Why BLEU and ROUGE Fall Short

1. Reference dependence:
   "The medication reduces clotting." vs "Warfarin prevents blood clots."
   BLEU = 0 (no shared n-grams) despite semantically equivalent

2. No semantic understanding:
   Rewording with synonyms scores 0 even if meaning is preserved.
   "The cat sat on the mat" vs "The feline rested on the rug" → low BLEU

3. Don't measure factual accuracy:
   A fluent hallucination scores high if it matches reference wording.

4. Require a reference:
   For open-ended generation, there may be no reference.
   Multiple valid answers are penalised equally.

5. Length artefacts:
   BLEU penalises short outputs; ROUGE penalises long ones.

Modern evaluation uses BERTScore, LLM-as-judge, or task-specific metrics.
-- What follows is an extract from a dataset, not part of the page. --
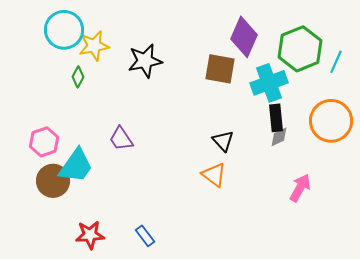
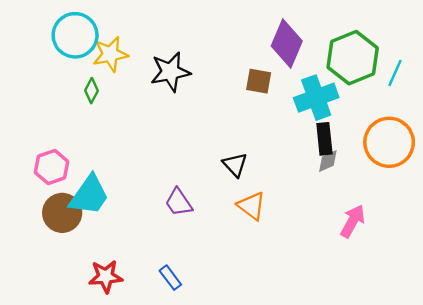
brown square: (220, 69) -> (259, 81), size x0.7
purple trapezoid: (121, 139) -> (179, 202), moved
black triangle: (223, 141) -> (235, 165), moved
BERTScore: Semantic Alternative

Python

from evaluate import load
bertscore = load("bertscore")

result = bertscore.compute(
    predictions=["The feline rested on the rug"],
    references=["The cat sat on the mat"],
    lang="en"
)
print(result)
# {'precision': [0.93], 'recall': [0.92], 'f1': [0.92]}
# Much higher than BLEU-4 ≈ 0.0 for this paraphrase

BERTScore computes cosine similarity between contextual embeddings of each token in prediction and reference, then takes the maximum match (greedy matching) and aggregates.

Interview Answer

"BLEU measures n-gram precision of the model's output against a reference, with a brevity penalty for short outputs. ROUGE measures recall — how much of the reference appears in the output — and is standard for summarisation. Both require a reference, don't capture semantic similarity (a perfect paraphrase scores near 0), and don't measure factual accuracy. Modern LLM evaluation has moved toward BERTScore (embedding-based matching), ROUGE-L for extractive tasks, and LLM-as-judge for open-ended generation where no single reference exists."